Trentin e Magri avevano aperto il fronte nei riguardi, proprio delle posizioni
amendoliane in nome di una lettura avanzata del processo di ristrutturazione
capitalistica in Italia, una volta morto Togliatti e poi spenti i fuochi
dell’XI congresso e radiato il gruppo de “il Manifesto” non risultò possibile
di aprire un confronto di fondo portando avanti il dibattito aperto ad
iniziativa di quella che poi sarebbe stata definita “sinistra comunista”:
iniziativa avviata essenzialmente grazie ad una riflessione di Rossana Rossanda
e Lucio Magri . I due fondatori de “il Manifesto” rimproveravano,
sostanzialmente, allo storicismo di aver oscurato il nocciolo teorico di
Labriola e Gramsci (Magri riprende il tema ne “Il sarto di Ulm”, testo
fondamentale da confrontare soprattutto nella definizione del “genoma” Gramsci
e per affrontare seriamente quello che può essere ancora definito come “lascito
inevaso”).
Secondo
Magri e Rossanda nel post – togliattismo il marxismo era stato annacquato nel
quadro di una tradizione dai contorni imprecisi. Il PCI nella fase turbinosa
degli anni’60 aveva così stabilito un primato del politico sull’economico
smarrendo il nesso tra teoria e prassi, tra scienza e storia, oscillando così
tra il riferimento di una realtà di pura empiria ( ancora attribuita all’ala
amendoliana del partito) e di un semplice finalismo volontaristico e non
riuscendo ad individuare così lo svilupparsi di nuovi livelli di espressione
della contraddizione di classe e di profonda modificazione nel rapporto tra
struttura e sovrastruttura. Entrambi i due punti di osservazione
critica fin qui citati, quello dei “Quaderni Rossi” e quello del “Manifesto”
affrontarono anche il nodo di fondo del rapporto tra il partito e la classe,
mettendo in discussione la forma sostanziale del “centralismo democratico” e
inerpicandosi per diversi sentieri nella ricerca della “via consiliare”. Non si
riuscì però a realizzare un sufficientemente incisivo dato di contrasto e, alla
fine, si scoprì che all’interno del PCI proprio il modello del “centralismo
democratico” aveva scavato un vuoto di dibattito che risultò esiziale, nella
contrapposizione delle mozioni, al momento di affrontare le proposta di
scioglimento. Dai "Quaderni Piacentini" ai
“Quaderni Rossi” a “il Manifesto” restarono così punti irrisolti di dibattito
che forse avrebbero dovuto essere sviluppati con una capacità critica portata
molto più a fondo di quanto non fu possibile concretamente realizzare in quel
tempo. Quegli spunti di dibattito appena
citati incontrarono, del resto, limiti forti di vero e proprio politicismo
allorquando nel PCI emerse la linea del “compromesso storico”, elaborata
attraverso una ipotesi di non semplice intento di determinare equilibri tattici
dettati dal momento storico (golpe cileno) ma come frutto di una lettura che
arrivava direttamente dall'antico fronte antifascista ma ormai insufficiente e
fortemente ritardata del rapporto che si era modificato tra sistema politico e
società italiana nella fase più acuta di passaggio dalla ruralità
all'industrializzazione e di modernizzazione del capitalismo. Modernizzazione del capitalismo che
avrebbe dovuto prima di tutto essere considerata nella nuova logica della
globalizzazione e della scarsità di risorse (ritardo di analisi che poi emerse
in tutta la sua crudezza al momento della crisi energetica del '74, cui
Berlinguer rispose tardi invocando una ipotesi di "austerità"

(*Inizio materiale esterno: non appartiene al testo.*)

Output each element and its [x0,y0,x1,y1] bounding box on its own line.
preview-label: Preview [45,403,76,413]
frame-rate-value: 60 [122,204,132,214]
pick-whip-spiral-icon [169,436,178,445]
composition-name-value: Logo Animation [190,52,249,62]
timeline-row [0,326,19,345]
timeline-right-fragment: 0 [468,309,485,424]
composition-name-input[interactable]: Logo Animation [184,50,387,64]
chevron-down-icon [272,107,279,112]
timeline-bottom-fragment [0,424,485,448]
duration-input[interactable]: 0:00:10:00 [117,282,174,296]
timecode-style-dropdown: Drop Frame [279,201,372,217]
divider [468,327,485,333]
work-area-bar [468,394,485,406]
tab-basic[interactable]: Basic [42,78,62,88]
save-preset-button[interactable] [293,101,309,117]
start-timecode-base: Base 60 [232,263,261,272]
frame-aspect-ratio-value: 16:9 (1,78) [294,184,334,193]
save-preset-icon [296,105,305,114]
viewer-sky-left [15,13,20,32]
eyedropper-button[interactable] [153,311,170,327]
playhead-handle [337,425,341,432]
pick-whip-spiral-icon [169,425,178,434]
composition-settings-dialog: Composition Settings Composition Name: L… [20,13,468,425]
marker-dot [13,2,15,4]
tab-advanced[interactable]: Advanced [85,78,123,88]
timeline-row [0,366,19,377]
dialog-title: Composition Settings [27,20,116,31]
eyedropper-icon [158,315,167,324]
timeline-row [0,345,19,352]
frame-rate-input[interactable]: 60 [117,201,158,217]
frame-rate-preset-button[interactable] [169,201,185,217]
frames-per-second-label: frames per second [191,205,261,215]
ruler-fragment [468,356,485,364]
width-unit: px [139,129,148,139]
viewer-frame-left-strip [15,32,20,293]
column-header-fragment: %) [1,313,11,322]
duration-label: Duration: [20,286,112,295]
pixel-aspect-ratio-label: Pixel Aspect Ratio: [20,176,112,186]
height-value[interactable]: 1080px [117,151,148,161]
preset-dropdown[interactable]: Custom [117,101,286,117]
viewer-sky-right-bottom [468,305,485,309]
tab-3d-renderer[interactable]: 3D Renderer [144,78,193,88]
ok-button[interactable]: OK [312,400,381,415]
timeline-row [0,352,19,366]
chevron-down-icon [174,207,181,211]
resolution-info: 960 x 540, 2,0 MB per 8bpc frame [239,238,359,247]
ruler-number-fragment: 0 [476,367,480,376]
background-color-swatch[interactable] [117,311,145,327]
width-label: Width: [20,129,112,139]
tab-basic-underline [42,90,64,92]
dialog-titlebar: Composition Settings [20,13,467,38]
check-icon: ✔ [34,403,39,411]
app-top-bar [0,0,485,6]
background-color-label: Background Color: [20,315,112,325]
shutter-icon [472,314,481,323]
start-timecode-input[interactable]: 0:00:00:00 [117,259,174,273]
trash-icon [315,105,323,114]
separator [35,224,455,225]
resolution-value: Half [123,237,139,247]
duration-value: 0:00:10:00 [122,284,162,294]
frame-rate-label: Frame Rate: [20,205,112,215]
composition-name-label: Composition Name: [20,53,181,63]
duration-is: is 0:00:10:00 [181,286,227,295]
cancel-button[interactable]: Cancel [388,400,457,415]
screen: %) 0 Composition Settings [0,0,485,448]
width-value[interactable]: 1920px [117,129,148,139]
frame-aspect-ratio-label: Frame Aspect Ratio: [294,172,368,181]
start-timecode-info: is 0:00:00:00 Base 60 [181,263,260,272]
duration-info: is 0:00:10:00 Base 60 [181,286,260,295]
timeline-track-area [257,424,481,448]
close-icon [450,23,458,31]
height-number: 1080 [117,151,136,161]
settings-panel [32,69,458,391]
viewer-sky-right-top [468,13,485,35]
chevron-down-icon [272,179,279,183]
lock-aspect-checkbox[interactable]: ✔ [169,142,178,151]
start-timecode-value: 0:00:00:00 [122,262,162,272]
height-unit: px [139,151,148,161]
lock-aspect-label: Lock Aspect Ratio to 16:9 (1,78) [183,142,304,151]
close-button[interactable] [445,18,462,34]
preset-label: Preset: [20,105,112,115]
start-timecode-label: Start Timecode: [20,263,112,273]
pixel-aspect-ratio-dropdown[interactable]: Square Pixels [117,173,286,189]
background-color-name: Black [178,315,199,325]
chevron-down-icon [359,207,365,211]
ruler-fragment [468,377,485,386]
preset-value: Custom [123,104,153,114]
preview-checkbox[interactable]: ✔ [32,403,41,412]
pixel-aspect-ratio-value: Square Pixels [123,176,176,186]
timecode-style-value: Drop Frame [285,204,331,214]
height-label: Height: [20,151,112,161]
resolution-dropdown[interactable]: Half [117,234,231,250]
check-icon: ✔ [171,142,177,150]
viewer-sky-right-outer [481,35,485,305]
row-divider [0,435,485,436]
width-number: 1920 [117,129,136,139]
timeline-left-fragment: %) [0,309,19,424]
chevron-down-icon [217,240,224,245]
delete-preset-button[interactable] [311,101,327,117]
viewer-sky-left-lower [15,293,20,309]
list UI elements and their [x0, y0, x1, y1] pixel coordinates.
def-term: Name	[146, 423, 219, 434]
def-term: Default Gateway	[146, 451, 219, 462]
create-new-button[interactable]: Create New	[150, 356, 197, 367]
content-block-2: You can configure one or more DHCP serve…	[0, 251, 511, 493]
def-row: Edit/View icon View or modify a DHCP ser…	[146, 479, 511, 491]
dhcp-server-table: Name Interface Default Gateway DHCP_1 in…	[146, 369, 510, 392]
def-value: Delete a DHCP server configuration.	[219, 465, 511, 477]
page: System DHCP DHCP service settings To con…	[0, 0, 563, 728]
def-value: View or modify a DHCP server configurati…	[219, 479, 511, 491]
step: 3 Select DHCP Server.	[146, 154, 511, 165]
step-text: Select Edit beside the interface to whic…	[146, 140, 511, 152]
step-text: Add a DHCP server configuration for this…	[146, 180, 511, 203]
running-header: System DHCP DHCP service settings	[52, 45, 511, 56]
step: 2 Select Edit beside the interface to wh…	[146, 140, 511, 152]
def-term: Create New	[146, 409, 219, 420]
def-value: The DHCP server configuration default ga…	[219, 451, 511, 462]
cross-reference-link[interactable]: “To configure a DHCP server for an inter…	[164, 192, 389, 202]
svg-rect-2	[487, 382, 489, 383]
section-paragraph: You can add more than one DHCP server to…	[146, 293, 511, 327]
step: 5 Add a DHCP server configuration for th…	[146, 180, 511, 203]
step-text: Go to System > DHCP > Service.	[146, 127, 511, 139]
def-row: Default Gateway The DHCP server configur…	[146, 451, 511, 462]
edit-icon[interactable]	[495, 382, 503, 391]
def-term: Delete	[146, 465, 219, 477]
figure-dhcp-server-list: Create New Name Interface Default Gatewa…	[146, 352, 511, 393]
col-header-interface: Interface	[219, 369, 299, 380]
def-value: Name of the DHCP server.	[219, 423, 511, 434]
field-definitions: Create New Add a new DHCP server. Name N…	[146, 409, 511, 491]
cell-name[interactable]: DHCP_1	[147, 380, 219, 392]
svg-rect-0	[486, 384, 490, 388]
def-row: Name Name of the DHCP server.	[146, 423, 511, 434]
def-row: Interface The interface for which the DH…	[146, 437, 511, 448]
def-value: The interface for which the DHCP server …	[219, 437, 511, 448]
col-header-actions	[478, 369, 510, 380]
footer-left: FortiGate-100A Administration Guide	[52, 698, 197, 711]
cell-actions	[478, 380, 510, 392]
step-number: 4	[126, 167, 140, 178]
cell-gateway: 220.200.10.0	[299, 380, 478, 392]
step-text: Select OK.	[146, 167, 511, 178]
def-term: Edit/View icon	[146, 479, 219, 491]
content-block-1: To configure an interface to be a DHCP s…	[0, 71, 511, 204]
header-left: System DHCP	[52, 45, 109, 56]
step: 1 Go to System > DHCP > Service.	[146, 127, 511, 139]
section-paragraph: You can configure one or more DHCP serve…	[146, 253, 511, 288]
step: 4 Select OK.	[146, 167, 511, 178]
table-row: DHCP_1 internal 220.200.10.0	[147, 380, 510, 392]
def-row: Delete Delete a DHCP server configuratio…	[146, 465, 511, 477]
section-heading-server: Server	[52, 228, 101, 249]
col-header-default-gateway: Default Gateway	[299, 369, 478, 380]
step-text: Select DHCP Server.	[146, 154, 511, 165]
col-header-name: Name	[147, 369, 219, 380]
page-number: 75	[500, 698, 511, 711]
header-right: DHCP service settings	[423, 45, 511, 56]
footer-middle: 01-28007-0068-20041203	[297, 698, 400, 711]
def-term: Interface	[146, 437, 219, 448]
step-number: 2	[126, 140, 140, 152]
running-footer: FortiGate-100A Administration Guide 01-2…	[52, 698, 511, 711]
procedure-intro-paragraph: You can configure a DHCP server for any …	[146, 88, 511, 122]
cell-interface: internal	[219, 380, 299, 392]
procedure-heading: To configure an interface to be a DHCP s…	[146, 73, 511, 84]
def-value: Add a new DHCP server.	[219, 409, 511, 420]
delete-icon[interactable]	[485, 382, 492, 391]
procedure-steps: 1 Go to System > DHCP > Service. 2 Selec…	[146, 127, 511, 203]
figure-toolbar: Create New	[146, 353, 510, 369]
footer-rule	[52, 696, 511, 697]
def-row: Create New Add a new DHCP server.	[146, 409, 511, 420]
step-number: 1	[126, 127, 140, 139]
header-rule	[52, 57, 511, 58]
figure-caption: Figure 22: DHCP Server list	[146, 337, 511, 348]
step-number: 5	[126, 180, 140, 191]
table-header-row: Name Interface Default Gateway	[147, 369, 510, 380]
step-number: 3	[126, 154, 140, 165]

interamente sovrastrutturale). Il PCI (e non solo) ripiegò allora,
dopo le elezioni del '76 sulla traduzione al ribasso della solidarietà
nazionale portando avanti un politicismo esercitato al punto che sviluppato una
sorta di mal interpretato “primato della politica” condusse al collasso della
teoria:ciò avvenne ben in precedenza
alla stagione degli anni’80 nel corso dei quasi per via obbligata si arrivò
alla liquidazione del partito segnandosi un sorta di destino ineluttabile nel
collegamento con il fallimento dei fraintendimenti marxiano-leninisti
dell'inveramento statuale. Intanto i gruppi post-'68 avevano
intanto percorso tutt'altra strada.Una
divaricazione perniciosa e per certi tratti pericolosa (nella quale era emerso
anche un terrorismo frutto di una torsione idealistica e radicale della
soggettività). Una divaricazione che forse era già stata
tracciata in quell'analisi divergente sui fatti del 1962, sessant'anni fa e al
riguardo della quale erano risultate impotenti "minoranze
illuminate", incapaci anch'esse di cogliere il senso pieno della
contraddizione di massa.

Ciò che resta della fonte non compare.